_Exercise_. Would you reproduce the whole listing exactly, minus its images?

_Source material_.
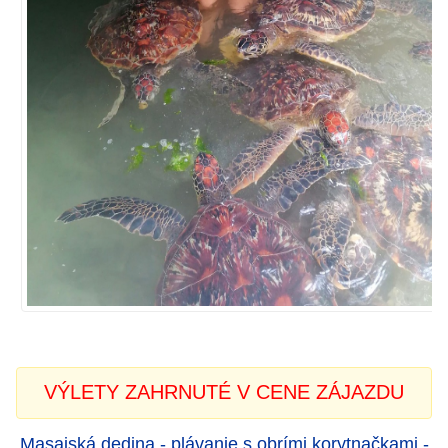
VÝLETY ZAHRNUTÉ V CENE ZÁJAZDU
Masajská dedina - plávanie s obrími korytnačkami -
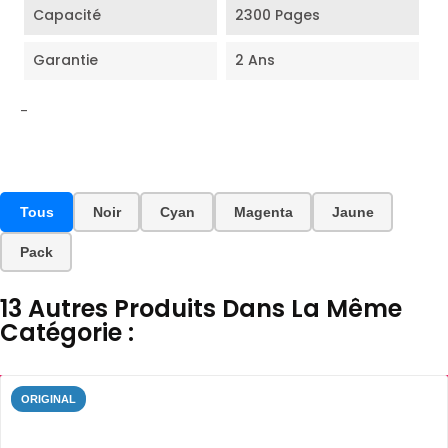
Capacité
2300 Pages
Garantie
2 Ans
-
Tous
Noir
Cyan
Magenta
Jaune
Pack
13 Autres Produits Dans La Même
Catégorie :
ORIGINAL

_Result_.
VÝLETY ZAHRNUTÉ V CENE ZÁJAZDU
Masajská dedina - plávanie s obrími korytnačkami -
Capacité
2300 Pages
Garantie
2 Ans
-
Tous
Noir
Cyan
Magenta
Jaune
Pack
13 Autres Produits Dans La Même
Catégorie :
ORIGINAL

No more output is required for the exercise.